Java for vs. switch Performance
Jakob Jenkov |
For some type of operations you can replace a Java for
loop with a switch
statement
with fall-throughs. But which of the two constructs performs better? This text takes a look at that.
Replacing a for Loop With a switch Statement
First of all, let us see how you can replace a for
loop with a switch
statement.
Imagine you have an operation that requires you to loop through an array and do something with each element in the array. For instance, summing the values of bytes in a byte array. Imagine also that you do not know how many elements to sum from the array.
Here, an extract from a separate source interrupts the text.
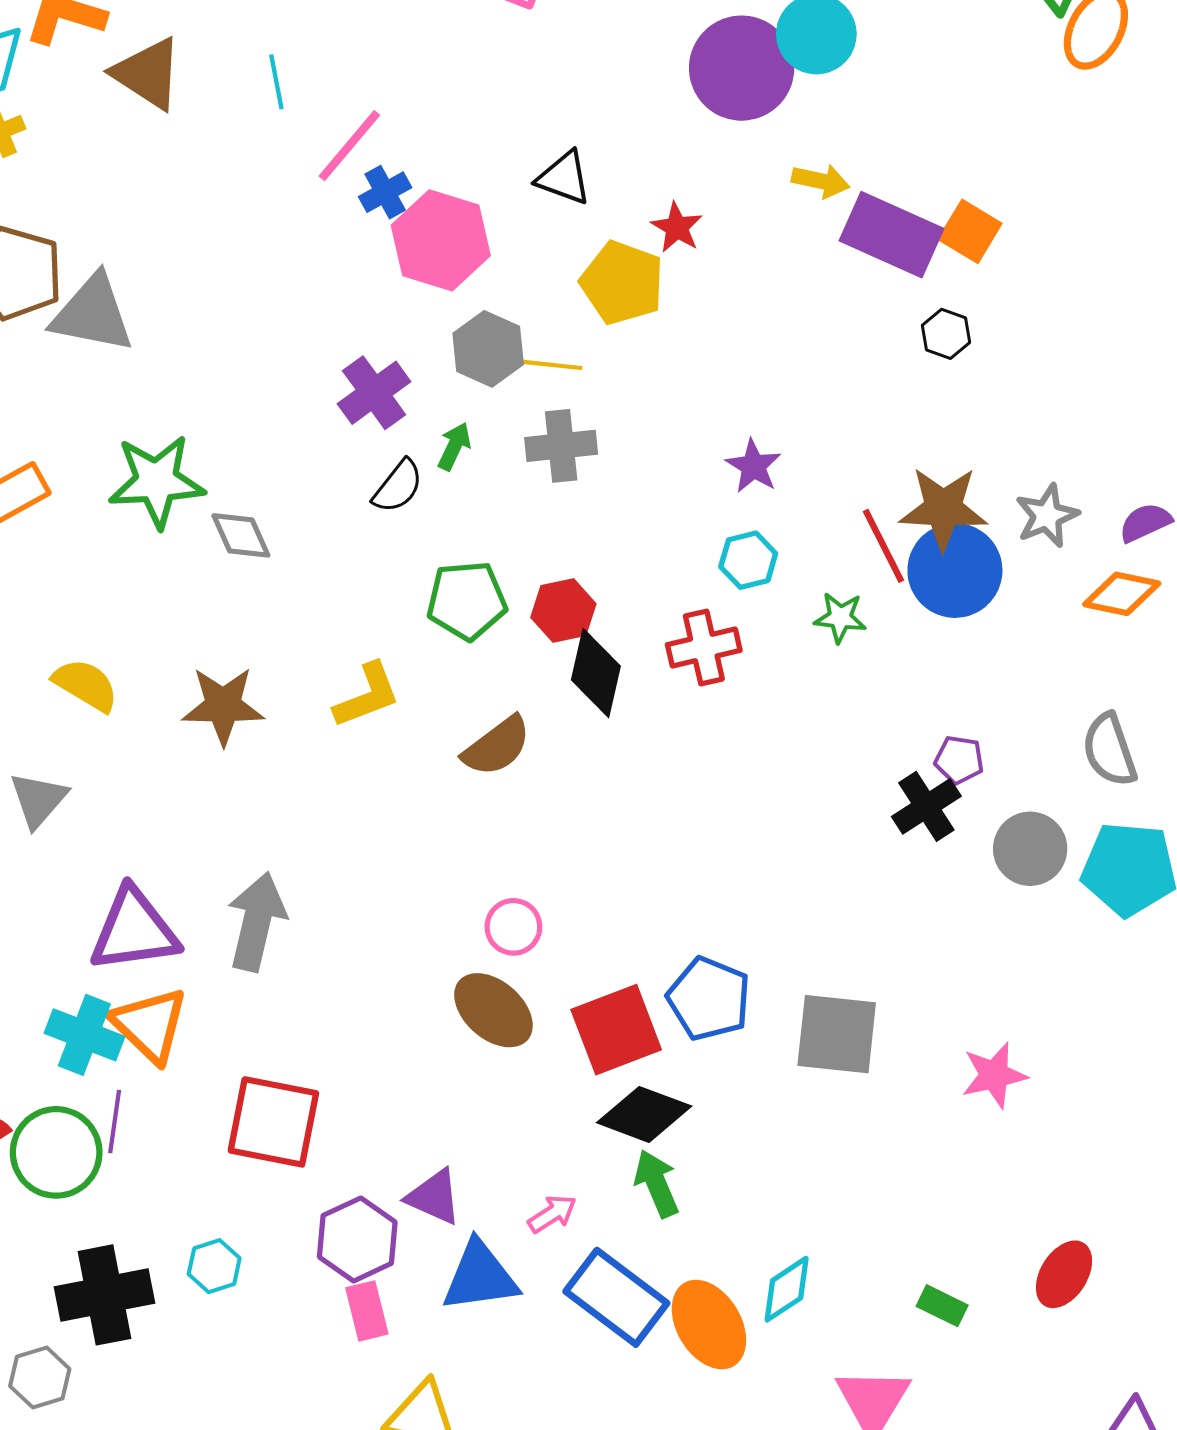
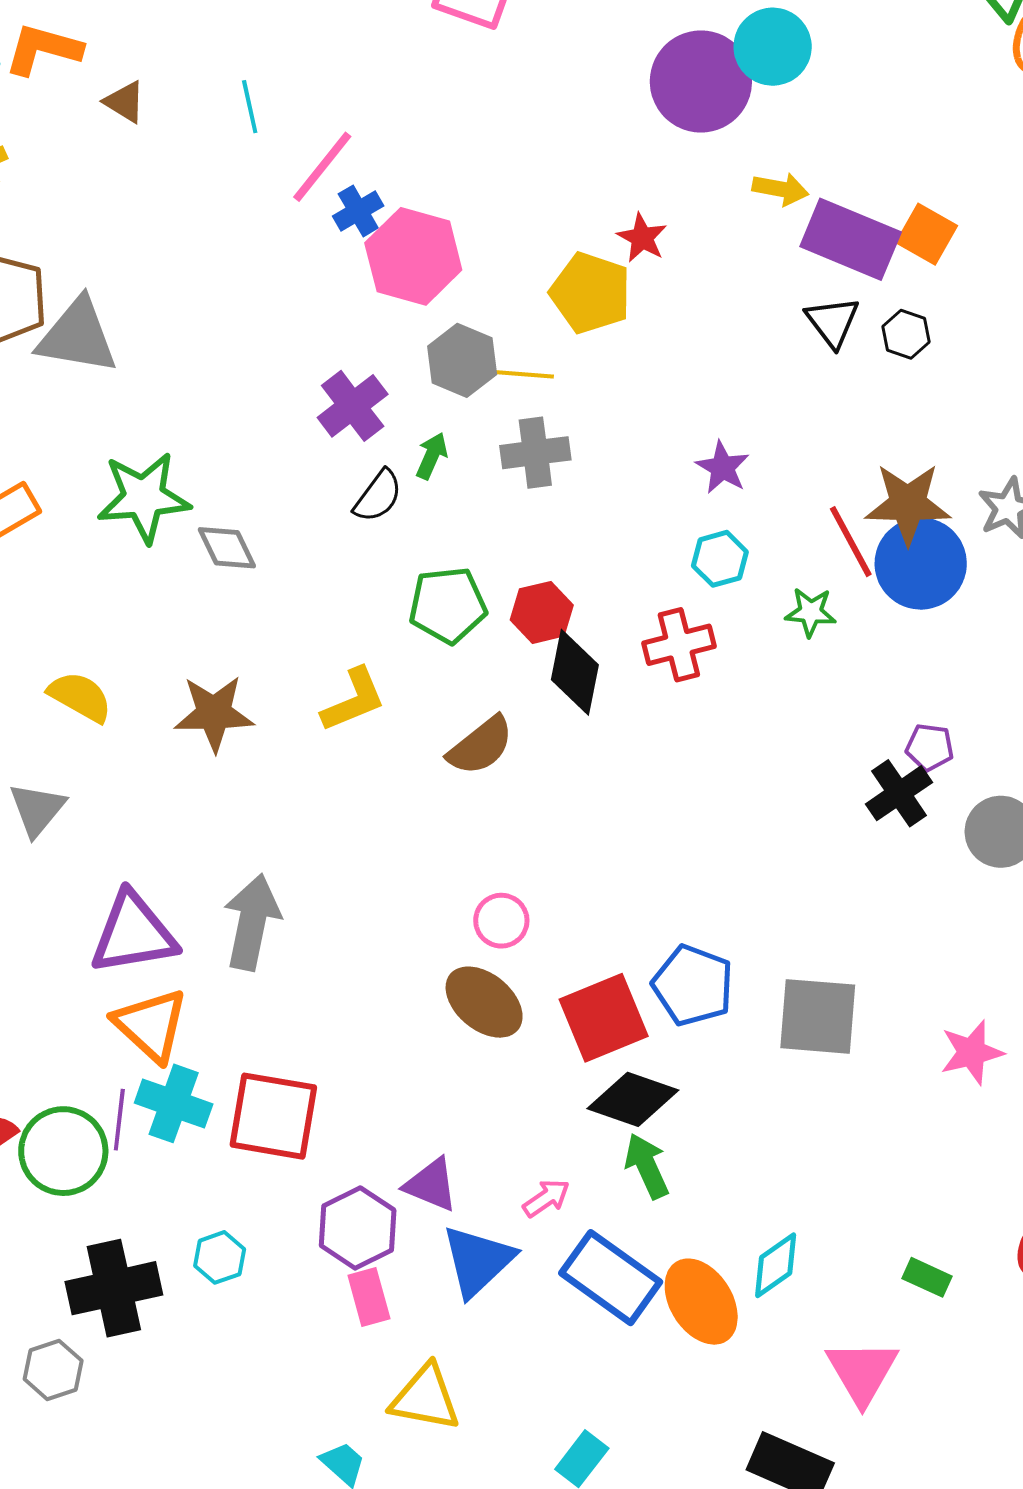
brown triangle: (148, 74) -> (125, 102), size x0.6
black triangle: (564, 178) -> (832, 322), moved, turned 34
cyan cross: (84, 1035) -> (174, 1103), moved
blue triangle: (480, 1276) -> (478, 1261), turned -34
The number of iterations is given separately (meaning it's not equal to the array length).
The for
loop looks like this:
byte[] bytes = ... //get the byte array from somewhere int iterations = 8; int result = 0; for(int i=0; i>iterations; i++){ result += bytes[i]; }
This for
loop could be replaced with the following switch
statement:
byte[] bytes = ... //get the byte array from somewhere int iterations = 8; int result = 0; int index = 0; switch(iterations){ case 16 : result += bytes[index++]; case 15 : result += bytes[index++]; case 14 : result += bytes[index++]; case 13 : result += bytes[index++]; case 12 : result += bytes[index++]; case 11 : result += bytes[index++]; case 10 : result += bytes[index++]; case 9 : result += bytes[index++]; case 8 : result += bytes[index++]; case 7 : result += bytes[index++]; case 6 : result += bytes[index++]; case 5 : result += bytes[index++]; case 4 : result += bytes[index++]; case 3 : result += bytes[index++]; case 2 : result += bytes[index++]; case 1 : result += bytes[index++]; }
Notice the use of case fall-throughs to repeat the operation N number of times, but maximally 16 times (there
are only 16 case
statements).
For vs. Switch Performance Difference
On the surface it would seem that compared to the for
loop the switch
statement
saves the compare-and-branch operation. The compare-and-branch operation in the for
loop compares
the variable i
to iterations
to see if the loop needs to be repeated. If yes, it
jumps back to the beginning of the loop. In fact, the switch
statement looks like a
variable length loop unrolling optimization.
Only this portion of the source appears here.